How can I find the pI of a tetrapeptide like Lys-Ser-Asp-Ala?

There are four ionizable groups that I have to take into account:

Alpha amino of Lys: 8.95
Amino side chain of Lys: 10.79
Carboxyl side chain of Asp: 3.86
Alpha carboxyl of Ala: 2.34

The two first are positively charged ionizing to uncharged groups. The two last are uncharged groups ionizing to negatively charged groups.

pI is somewhere between 3.76 and 8.95 of course, but that's not a very accurate answer.

 

[epenguin]

Sure ‘somewhere’ is not very accurate. What reason is there for that ‘somewhere’ to be nearer one of those figures than the other?

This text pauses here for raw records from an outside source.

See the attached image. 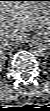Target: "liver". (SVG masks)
I'll return each mask as SVG.
<instances>
[{
    "label": "liver",
    "mask_w": 50,
    "mask_h": 111,
    "mask_svg": "<svg viewBox=\"0 0 50 111\" xmlns=\"http://www.w3.org/2000/svg\"><path fill=\"white\" fill-rule=\"evenodd\" d=\"M49 20L48 3L31 1H6L1 3V58L4 45L11 38L26 42L29 31Z\"/></svg>",
    "instance_id": "1"
}]
</instances>
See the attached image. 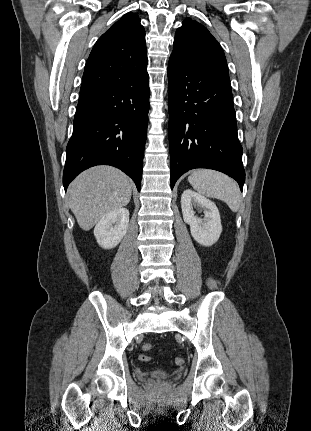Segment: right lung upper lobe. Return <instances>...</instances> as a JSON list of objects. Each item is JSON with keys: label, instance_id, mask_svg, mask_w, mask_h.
<instances>
[{"label": "right lung upper lobe", "instance_id": "cb5924a9", "mask_svg": "<svg viewBox=\"0 0 311 431\" xmlns=\"http://www.w3.org/2000/svg\"><path fill=\"white\" fill-rule=\"evenodd\" d=\"M146 66L145 29L137 14L128 13L95 43L85 65L80 93L131 80Z\"/></svg>", "mask_w": 311, "mask_h": 431}]
</instances>
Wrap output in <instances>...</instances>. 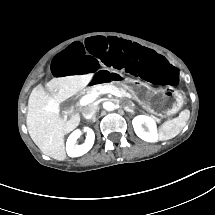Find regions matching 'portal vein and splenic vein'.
Listing matches in <instances>:
<instances>
[{
  "instance_id": "portal-vein-and-splenic-vein-1",
  "label": "portal vein and splenic vein",
  "mask_w": 215,
  "mask_h": 215,
  "mask_svg": "<svg viewBox=\"0 0 215 215\" xmlns=\"http://www.w3.org/2000/svg\"><path fill=\"white\" fill-rule=\"evenodd\" d=\"M107 93L115 95V96H122L124 94L122 91L115 90L113 86H104L103 89H101V90H99L97 92L89 93V94L84 95L81 98V104L82 105H87V104L93 102L94 100H96V98L100 94H107Z\"/></svg>"
}]
</instances>
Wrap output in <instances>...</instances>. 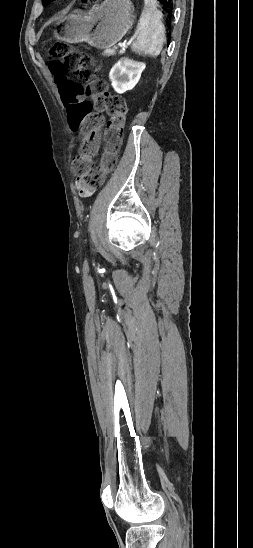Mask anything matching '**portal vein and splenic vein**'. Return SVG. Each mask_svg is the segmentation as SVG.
Instances as JSON below:
<instances>
[{
    "instance_id": "18ae733b",
    "label": "portal vein and splenic vein",
    "mask_w": 253,
    "mask_h": 548,
    "mask_svg": "<svg viewBox=\"0 0 253 548\" xmlns=\"http://www.w3.org/2000/svg\"><path fill=\"white\" fill-rule=\"evenodd\" d=\"M135 38H136V35H134V36L130 39V42H132ZM127 45H128V44H123V45L121 46V49H120L119 52H120V53H123V52L125 51Z\"/></svg>"
}]
</instances>
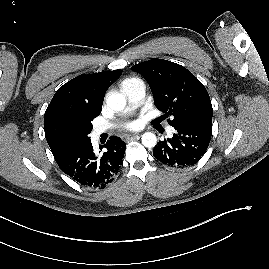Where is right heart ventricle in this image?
<instances>
[{"instance_id": "e07e8e85", "label": "right heart ventricle", "mask_w": 269, "mask_h": 269, "mask_svg": "<svg viewBox=\"0 0 269 269\" xmlns=\"http://www.w3.org/2000/svg\"><path fill=\"white\" fill-rule=\"evenodd\" d=\"M136 80L135 78H128V79H125L123 82H122V85L125 84V83H128V82H131V81H134Z\"/></svg>"}]
</instances>
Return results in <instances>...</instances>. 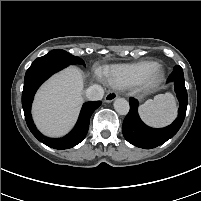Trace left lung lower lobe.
Masks as SVG:
<instances>
[{"label":"left lung lower lobe","instance_id":"0a47b994","mask_svg":"<svg viewBox=\"0 0 201 201\" xmlns=\"http://www.w3.org/2000/svg\"><path fill=\"white\" fill-rule=\"evenodd\" d=\"M168 82L174 83L175 92L180 102L178 117L171 125L165 128L154 129L148 127L139 118L137 111L138 101L135 98H130V111L123 121L122 132L125 139L132 145L143 149L155 148L172 138L182 126L186 115L188 97L183 70L179 65L174 67Z\"/></svg>","mask_w":201,"mask_h":201}]
</instances>
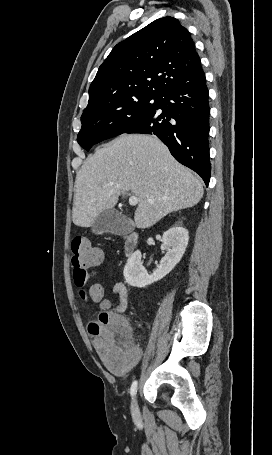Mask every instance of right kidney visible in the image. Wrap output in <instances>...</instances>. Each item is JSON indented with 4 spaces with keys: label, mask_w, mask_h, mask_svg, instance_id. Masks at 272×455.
Segmentation results:
<instances>
[{
    "label": "right kidney",
    "mask_w": 272,
    "mask_h": 455,
    "mask_svg": "<svg viewBox=\"0 0 272 455\" xmlns=\"http://www.w3.org/2000/svg\"><path fill=\"white\" fill-rule=\"evenodd\" d=\"M189 235L186 228L174 226L167 230L162 237L161 249L166 250L160 265L149 275L141 262L140 250L135 251L128 259L124 268V278L130 286L145 287L161 280L179 263L188 245Z\"/></svg>",
    "instance_id": "obj_1"
}]
</instances>
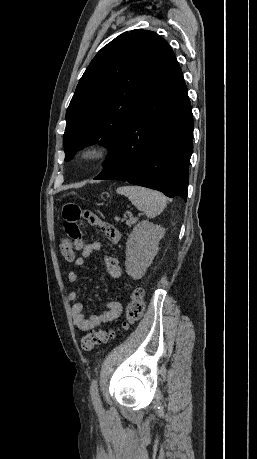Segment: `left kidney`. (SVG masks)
<instances>
[{"label":"left kidney","mask_w":257,"mask_h":459,"mask_svg":"<svg viewBox=\"0 0 257 459\" xmlns=\"http://www.w3.org/2000/svg\"><path fill=\"white\" fill-rule=\"evenodd\" d=\"M164 234L165 228L147 220L133 228L126 242L125 261L126 272L131 278L138 280L144 276L158 252L159 241Z\"/></svg>","instance_id":"left-kidney-1"}]
</instances>
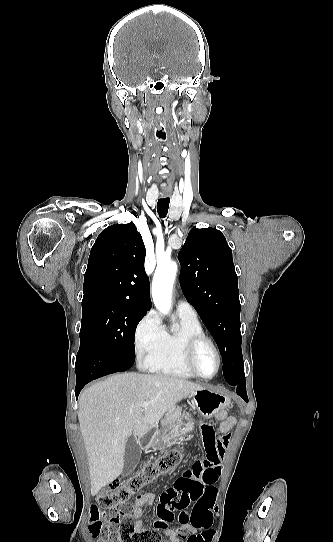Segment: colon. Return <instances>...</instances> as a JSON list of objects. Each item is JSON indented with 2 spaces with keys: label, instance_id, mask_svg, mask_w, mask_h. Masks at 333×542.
I'll return each instance as SVG.
<instances>
[{
  "label": "colon",
  "instance_id": "colon-1",
  "mask_svg": "<svg viewBox=\"0 0 333 542\" xmlns=\"http://www.w3.org/2000/svg\"><path fill=\"white\" fill-rule=\"evenodd\" d=\"M182 460V453L171 450L154 462L144 464L141 469L122 480L112 481L97 496L95 508L90 514V530L99 540H117L120 526L122 542H162L157 531H136L132 522L133 503L128 502L140 488L148 485L158 476L173 472ZM192 469L184 472V479L172 483L170 489H163L156 506L154 525L166 528L174 522L175 516L182 525H213L217 518L213 511L216 491L212 482L221 472L215 458H195ZM195 477V480H192ZM202 481L207 483H202ZM128 502V503H126ZM200 502L202 505H196ZM124 506V507H121ZM101 512L105 513L100 514Z\"/></svg>",
  "mask_w": 333,
  "mask_h": 542
}]
</instances>
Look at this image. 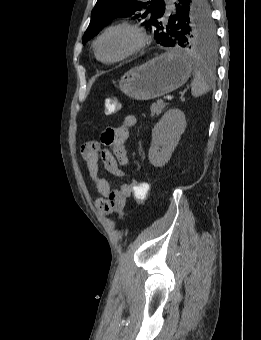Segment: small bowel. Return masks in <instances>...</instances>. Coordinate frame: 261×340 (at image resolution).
<instances>
[{
  "label": "small bowel",
  "mask_w": 261,
  "mask_h": 340,
  "mask_svg": "<svg viewBox=\"0 0 261 340\" xmlns=\"http://www.w3.org/2000/svg\"><path fill=\"white\" fill-rule=\"evenodd\" d=\"M136 124L134 115H125L120 124L105 129L100 141H89L82 145L81 155L90 179L99 198L96 207L104 214L121 212L127 199L132 195L130 184L124 183L119 187H113L100 172V161L104 170L118 178L125 179L127 173L121 168L130 164L125 148V142L129 136V129ZM102 145L113 147V151L102 148Z\"/></svg>",
  "instance_id": "c3829d8e"
}]
</instances>
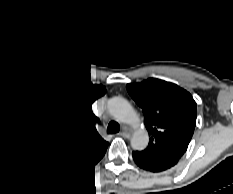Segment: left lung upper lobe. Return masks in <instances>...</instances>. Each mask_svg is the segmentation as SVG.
Listing matches in <instances>:
<instances>
[{"instance_id": "obj_1", "label": "left lung upper lobe", "mask_w": 233, "mask_h": 194, "mask_svg": "<svg viewBox=\"0 0 233 194\" xmlns=\"http://www.w3.org/2000/svg\"><path fill=\"white\" fill-rule=\"evenodd\" d=\"M127 90L142 108L150 142L143 153L179 160L187 150L196 125V102L176 84L150 78L127 84Z\"/></svg>"}]
</instances>
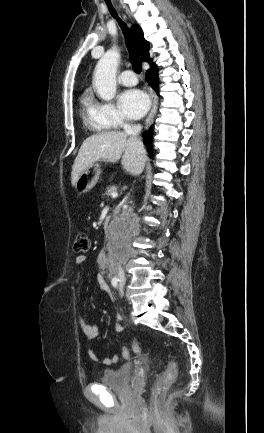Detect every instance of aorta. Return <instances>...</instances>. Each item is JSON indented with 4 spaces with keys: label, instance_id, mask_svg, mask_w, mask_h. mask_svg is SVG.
I'll list each match as a JSON object with an SVG mask.
<instances>
[{
    "label": "aorta",
    "instance_id": "1",
    "mask_svg": "<svg viewBox=\"0 0 264 433\" xmlns=\"http://www.w3.org/2000/svg\"><path fill=\"white\" fill-rule=\"evenodd\" d=\"M119 60V52L112 49L107 51L96 65L93 85L97 94L105 101H110L115 96Z\"/></svg>",
    "mask_w": 264,
    "mask_h": 433
}]
</instances>
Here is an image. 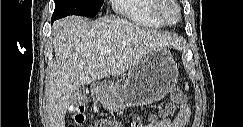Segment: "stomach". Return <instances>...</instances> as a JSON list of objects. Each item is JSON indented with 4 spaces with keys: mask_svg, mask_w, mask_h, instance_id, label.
<instances>
[{
    "mask_svg": "<svg viewBox=\"0 0 243 127\" xmlns=\"http://www.w3.org/2000/svg\"><path fill=\"white\" fill-rule=\"evenodd\" d=\"M178 79V67L169 49L159 48L144 55L120 83L95 84L94 92L103 106L118 112L130 106H143L163 99Z\"/></svg>",
    "mask_w": 243,
    "mask_h": 127,
    "instance_id": "0dacf381",
    "label": "stomach"
}]
</instances>
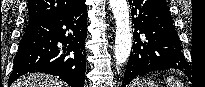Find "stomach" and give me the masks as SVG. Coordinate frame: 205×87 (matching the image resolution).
<instances>
[{
  "instance_id": "obj_1",
  "label": "stomach",
  "mask_w": 205,
  "mask_h": 87,
  "mask_svg": "<svg viewBox=\"0 0 205 87\" xmlns=\"http://www.w3.org/2000/svg\"><path fill=\"white\" fill-rule=\"evenodd\" d=\"M137 85H138V87H143V86L144 87H147V86L153 87L154 82L153 81H148V82L145 81L144 83L140 82Z\"/></svg>"
}]
</instances>
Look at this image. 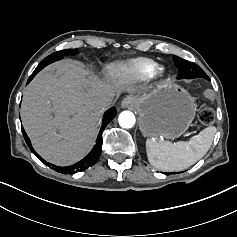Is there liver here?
Masks as SVG:
<instances>
[{
  "label": "liver",
  "mask_w": 237,
  "mask_h": 237,
  "mask_svg": "<svg viewBox=\"0 0 237 237\" xmlns=\"http://www.w3.org/2000/svg\"><path fill=\"white\" fill-rule=\"evenodd\" d=\"M131 82L110 84L80 62L62 60L40 71L23 94L21 119L35 151L68 166L92 146L103 108L102 95L135 92Z\"/></svg>",
  "instance_id": "1"
}]
</instances>
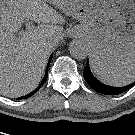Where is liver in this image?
<instances>
[{"label":"liver","mask_w":135,"mask_h":135,"mask_svg":"<svg viewBox=\"0 0 135 135\" xmlns=\"http://www.w3.org/2000/svg\"><path fill=\"white\" fill-rule=\"evenodd\" d=\"M47 0H0V94L20 97L39 84L65 18ZM39 23L21 31L22 23Z\"/></svg>","instance_id":"6515ba94"}]
</instances>
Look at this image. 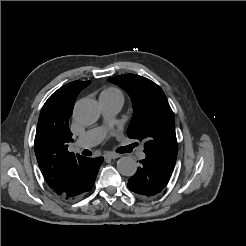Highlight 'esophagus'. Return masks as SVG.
I'll return each instance as SVG.
<instances>
[{
	"instance_id": "34e87169",
	"label": "esophagus",
	"mask_w": 246,
	"mask_h": 246,
	"mask_svg": "<svg viewBox=\"0 0 246 246\" xmlns=\"http://www.w3.org/2000/svg\"><path fill=\"white\" fill-rule=\"evenodd\" d=\"M119 157H120V154H117V153L107 152L104 154V158L106 159H117Z\"/></svg>"
}]
</instances>
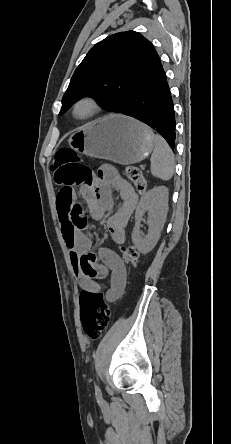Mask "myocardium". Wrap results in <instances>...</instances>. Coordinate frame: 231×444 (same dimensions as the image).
<instances>
[{
  "label": "myocardium",
  "instance_id": "f54148a6",
  "mask_svg": "<svg viewBox=\"0 0 231 444\" xmlns=\"http://www.w3.org/2000/svg\"><path fill=\"white\" fill-rule=\"evenodd\" d=\"M86 105L88 111L85 114H79L78 109L80 106ZM100 111L99 102L92 96H83L76 100L72 106V115L77 120H88L95 117Z\"/></svg>",
  "mask_w": 231,
  "mask_h": 444
}]
</instances>
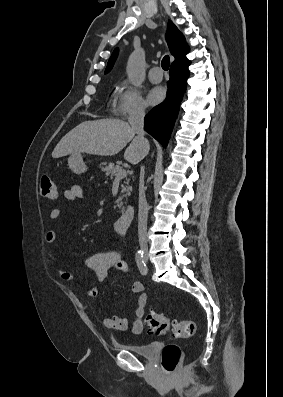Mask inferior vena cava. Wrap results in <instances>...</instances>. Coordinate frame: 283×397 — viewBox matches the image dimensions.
I'll list each match as a JSON object with an SVG mask.
<instances>
[{
    "mask_svg": "<svg viewBox=\"0 0 283 397\" xmlns=\"http://www.w3.org/2000/svg\"><path fill=\"white\" fill-rule=\"evenodd\" d=\"M131 128L136 132L137 136L140 137L145 143L148 141L145 139V131L143 128L144 121V110L142 107H137L130 115L128 119ZM144 173L145 168L141 166L140 170V187H139V211H138V237L139 245L142 249H147V219H148V205L145 197L144 189Z\"/></svg>",
    "mask_w": 283,
    "mask_h": 397,
    "instance_id": "obj_1",
    "label": "inferior vena cava"
}]
</instances>
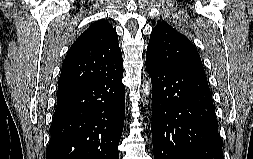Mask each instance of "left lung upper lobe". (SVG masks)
<instances>
[{
	"instance_id": "left-lung-upper-lobe-1",
	"label": "left lung upper lobe",
	"mask_w": 253,
	"mask_h": 159,
	"mask_svg": "<svg viewBox=\"0 0 253 159\" xmlns=\"http://www.w3.org/2000/svg\"><path fill=\"white\" fill-rule=\"evenodd\" d=\"M146 61L160 66L204 71L194 45L187 37L177 32L166 22H160L152 30Z\"/></svg>"
}]
</instances>
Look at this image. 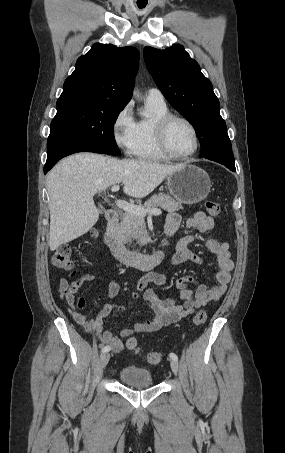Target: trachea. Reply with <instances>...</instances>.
Instances as JSON below:
<instances>
[{"instance_id": "trachea-1", "label": "trachea", "mask_w": 285, "mask_h": 453, "mask_svg": "<svg viewBox=\"0 0 285 453\" xmlns=\"http://www.w3.org/2000/svg\"><path fill=\"white\" fill-rule=\"evenodd\" d=\"M144 0H138L137 5L140 9L144 8L147 5V2H143Z\"/></svg>"}]
</instances>
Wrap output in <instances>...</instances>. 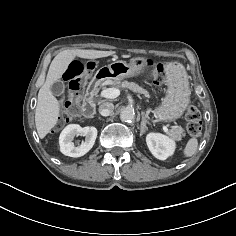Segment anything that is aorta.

Firstly you should make sure you could do that question for a molecule with only 2 ionising groups say a carboxyl and an amino group. E.g. with pKs of 3.86 and 8.95?

Then at the isoelectric point (pH) of that molecule in what state are groups with pKs of 2.34 and 10.79 going to be?

 

[Blueshift5]

To find the pI of a tetrapeptide like Lys-Ser-Asp-Ala, you will need to take into account the pKa values of each ionizable group. The pKa value represents the pH at which half of the molecules are ionized and half are in their neutral form.

In this case, you can use the Henderson-Hasselbalch equation to calculate the pI. This equation takes into account the pKa values and the charge of each group.

First, you will need to determine the net charge of the peptide at different pH levels. At a low pH, the amino and carboxyl groups will be protonated, giving the peptide a net positive charge. As the pH increases, the carboxyl group will lose its proton, while the amino group will remain protonated. At a high pH, the carboxyl group will be deprotonated, giving the peptide a net negative charge.

Next, you can plot the net charge of the peptide against the pH and find the point where the net charge is zero. This is the pI of the peptide. You can also use a computer program or online calculator to make this calculation easier.

In the case of Lys-Ser-Asp-Ala, the pI would be closer to 3.76, as the positively charged groups have lower pKa values compared to the negatively charged groups. However, the exact pI may vary depending on the specific pKa values and molecular structure of the peptide.